Mit Gottes Segen kann nun die Torte angeschnitten werden: In der evangelischen Gemeinde sind Segnungsgottesdienste für gleichgeschlechtliche Paare erlaubt. Foto: dpa/Ina Fassbender

Evangelische Segnungsgottesdienste gab es bisher eher unter dem Mäntelchen der Verschwiegenheit.

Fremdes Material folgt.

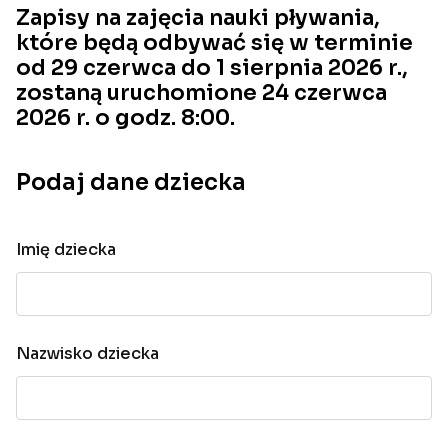
Zapisy na zajęcia nauki pływania,
które będą odbywać się w terminie
od 29 czerwca do 1 sierpnia 2026 r.,
zostaną uruchomione 24 czerwca
2026 r. o godz. 8:00.
Podaj dane dziecka
Imię dziecka
Nazwisko dziecka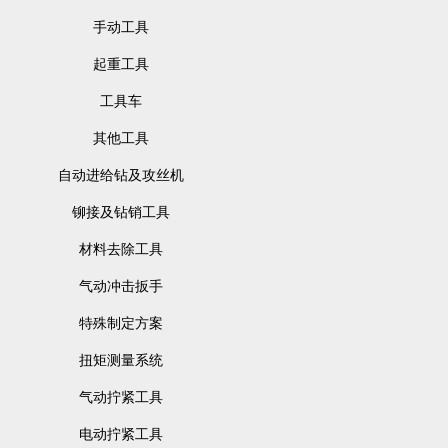
手动工具
起重工具
工具车
其他工具
自动进给钻及攻丝机
铆接及钻销工具
材料去除工具
气动冲击扳手
特殊制定方案
扭矩测量系统
气动拧紧工具
电动拧紧工具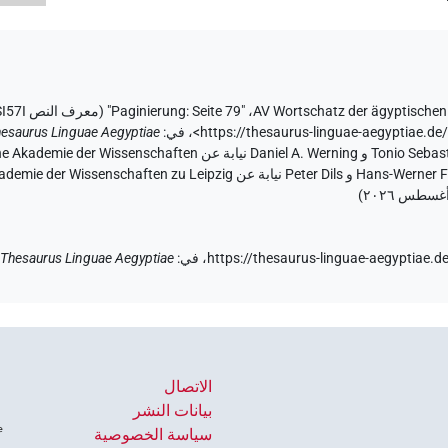
AV Wortschatz der ägyptischen
،
"Paginierung: Seite 79" (
معرف النص KROTCNE2ZRBHRG3RNLSBASI57I
<https://thesaurus-linguae-aegyptia
،
في
:
esaurus Linguae Aegyptiae
)
https://thesaurus-linguae-aegyptia
في
:
Thesaurus Linguae Aegyptiae
الاتصال
بيانات النشر
سياسة الخصوصية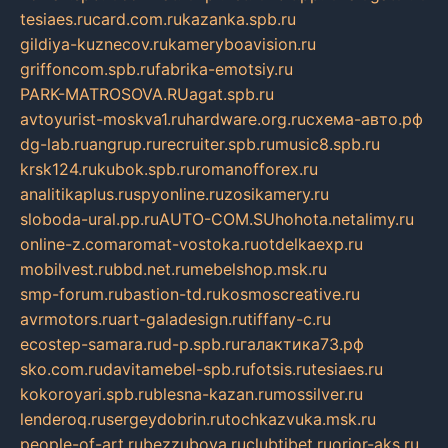
tesiaes.ru
card.com.ru
kazanka.spb.ru
gildiya-kuznecov.ru
kameryboavision.ru
griffoncom.spb.ru
fabrika-emotsiy.ru
PARK-MATROSOVA.RU
agat.spb.ru
avtoyurist-moskva1.ru
hardware.org.ru
схема-авто.рф
dg-lab.ru
angrup.ru
recruiter.spb.ru
music8.spb.ru
krsk124.ru
kubok.spb.ru
romanofforex.ru
analitikaplus.ru
spyonline.ru
zosikamery.ru
sloboda-ural.pp.ru
AUTO-COM.SU
hohota.net
alimy.ru
online-z.com
aromat-vostoka.ru
otdelkaexp.ru
mobilvest.ru
bbd.net.ru
mebelshop.msk.ru
smp-forum.ru
bastion-td.ru
kosmoscreative.ru
avrmotors.ru
art-galadesign.ru
tiffany-c.ru
ecostep-samara.ru
d-p.spb.ru
галактика73.рф
sko.com.ru
davitamebel-spb.ru
fotsis.ru
tesiaes.ru
kokoroyari.spb.ru
blesna-kazan.ru
mossilver.ru
lenderoq.ru
sergeydobrin.ru
tochkazvuka.msk.ru
people-of-art.ru
bezzubova.ru
clubtibet.ru
orior-aks.ru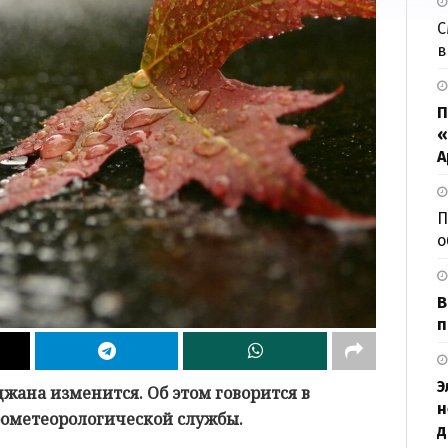
С
в
П
«
А
П
о
В
п
Э
жана изменится. Об этом говорится в
н
ометеорологической службы.
д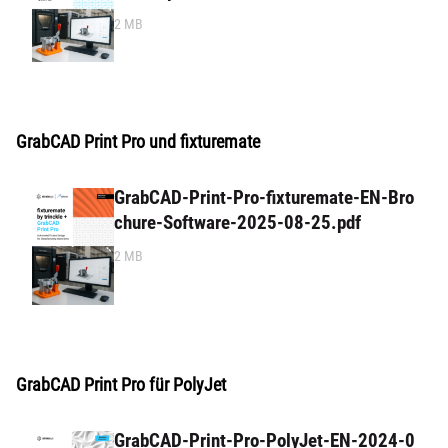
2 MB
GrabCAD Print Pro und fixturemate
GrabCAD-Print-Pro-fixturemate-EN-Bro
chure-Software-2025-08-25.pdf
2 MB
GrabCAD Print Pro für PolyJet
GrabCAD-Print-Pro-PolyJet-EN-2024-0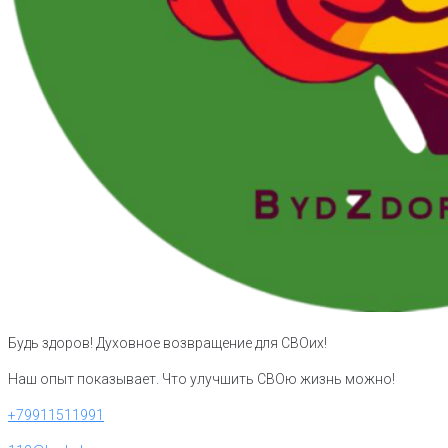
Будь здоров! Духовное возвращение для СВОих!
Наш опыт показывает. Что улучшить СВОю жизнь можно!
+79911511991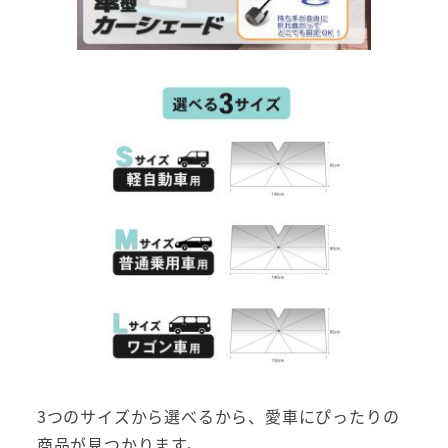
3つのサイズから選べるから、愛車にぴったりの
商品が見つかります。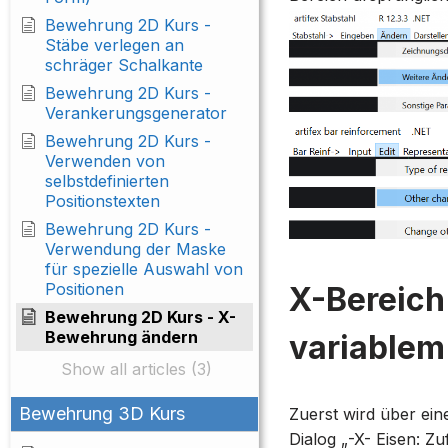
Bewehrung 2D Kurs -
Stäbe verlegen an
schräger Schalkante
Bewehrung 2D Kurs -
Verankerungsgenerator
Bewehrung 2D Kurs -
Verwenden von
selbstdefinierten
Positionstexten
Bewehrung 2D Kurs -
Verwendung der Maske
für spezielle Auswahl von
Positionen
X-Bereich 
Bewehrung 2D Kurs - X-
Bewehrung ändern
variablem
Show all articles (3)
Bewehrung 3D Kurs
Zuerst wird über ei
Dialog „-X- Eisen: Z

Kornwestheim - Pfarrer Horst Rüb ist sich ganz sicher: „Jesus würde gleichgeschlechtliche Paare niemals ausschließen. Niemals.“ Die evangelische Kirchengemeinde Kornwestheim kommt nun auch nicht mehr in die Verlegenheit, das tun zu müssen. Vom Oberkirchenrat hat sie offiziell die Genehmigung erhalten, Segnungsgottesdienste anzubieten, in denen sich schwule und lesbische Paare das Ja-Wort geben.

Auch in der Vergangenheit haben gleichgeschlechtliche Paare in einer der evangelischen Kirchen in Kornwestheim heiraten können – mit dem Segen der Pfarrerinnen und Pfarrer, aber ohne den Segen der Kirche. Die Gottesdienste wurden offiziell nicht angekündigt und quasi in das Mäntelchen der Verschwiegenheit gehüllt. Noch nicht einmal ein Eintrag ins Kirchenbuch wurde vorgenommen. Viele solcher „Geheimveranstaltungen“ gab’s nicht. „Vielleicht eine Handvoll“, sagt Rüb.

Seit Herbst 2019 in 25 Prozent der Gemeinden

Im Herbst 2019 konnte sich auch die Synode der württembergischen Landeskirche dazu durchringen, Segnungsgottesdienste zu erlauben – allerdings nicht überall, sondern nur in 25 Prozent der Gemeinden, die sich dafür auch noch bewerben mussten. Logisch, dass auch die evangelische Kirchengemeinde Kornwestheim die Hand streckte, war sie doch 2017 der Regenbogen-Initiative beigetreten, die sich für die Segnung gleichgeschlechtlicher Paare ausgesprochen hat. In der Gemeinde selbst war das Engagement für Homosexuelle nie ein großes Problem. Zu einer eigens zu diesem Thema einberufenen Gemeindeversammlung im November des vergangenen Jahres waren gerade einmal elf Personen gekommen. Und dabei handelte es sich zum größten Teil um Kirchengemeinderäte und Beschäftigte der Gemeinde.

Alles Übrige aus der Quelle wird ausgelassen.